One thing I know is my spirituality. I am deeply concerned with following that inner voice that tells me to do the right thing, even when I may have no idea what it's talking about, or possibly even want to do the opposite.

One thing I've noticed is that if I do goof up, this voice will cancel out the missed opportunity, and it will provide new options at the next juncture.

I make it clear internally that I want this good voice to continue its communication with me. I especially plead with it to keep me from making the wrong negative decisions, especially when my bright mind's working well enough to know that it's a wrong thing that seems so appealing to do.

Am I religious? Well, it's hard to belong to anything when every religion has such detailed rules. I'm working about a return to a more intimate relationship with regards to participation in a church.

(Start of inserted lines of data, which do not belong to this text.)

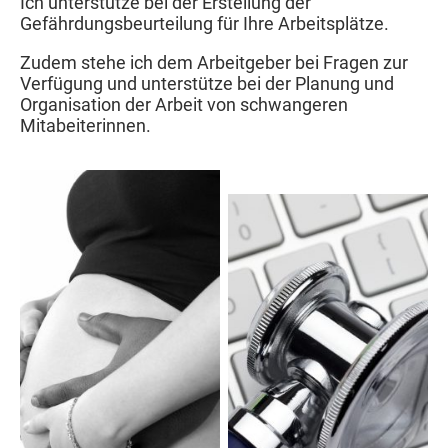
Ich unterstütze bei der Erstellung der
Gefährdungsbeurteilung für Ihre Arbeitsplätze.
Zudem stehe ich dem Arbeitgeber bei Fragen zur
Verfügung und unterstütze bei der Planung und
Organisation der Arbeit von schwangeren
Mitabeiterinnen.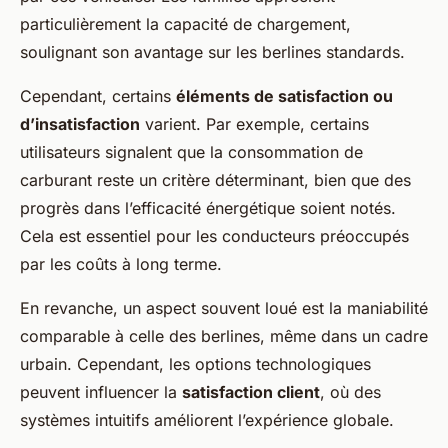
particulièrement la capacité de chargement,
soulignant son avantage sur les berlines standards.
Cependant, certains
éléments de satisfaction ou
d’insatisfaction
varient. Par exemple, certains
utilisateurs signalent que la consommation de
carburant reste un critère déterminant, bien que des
progrès dans l’efficacité énergétique soient notés.
Cela est essentiel pour les conducteurs préoccupés
par les coûts à long terme.
En revanche, un aspect souvent loué est la maniabilité
comparable à celle des berlines, même dans un cadre
urbain. Cependant, les options technologiques
peuvent influencer la
satisfaction client
, où des
systèmes intuitifs améliorent l’expérience globale.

I'd advocate at least seeking out and observing the entire realm of spirituality and the ideas of religions on spirituality, even to atheists. Atheists do not believe in the idea of God, so it sounds like I'm looking for a fight. :D

However, I'm not concerned with the idea of God in the eyes of all those who'd want to talk with me on it. I'm merely someone who'd tell anyone concerned to get involved with books or anything to do with spirituality and religions because within these institutions, the ideas and principles of morality and ethics are kept.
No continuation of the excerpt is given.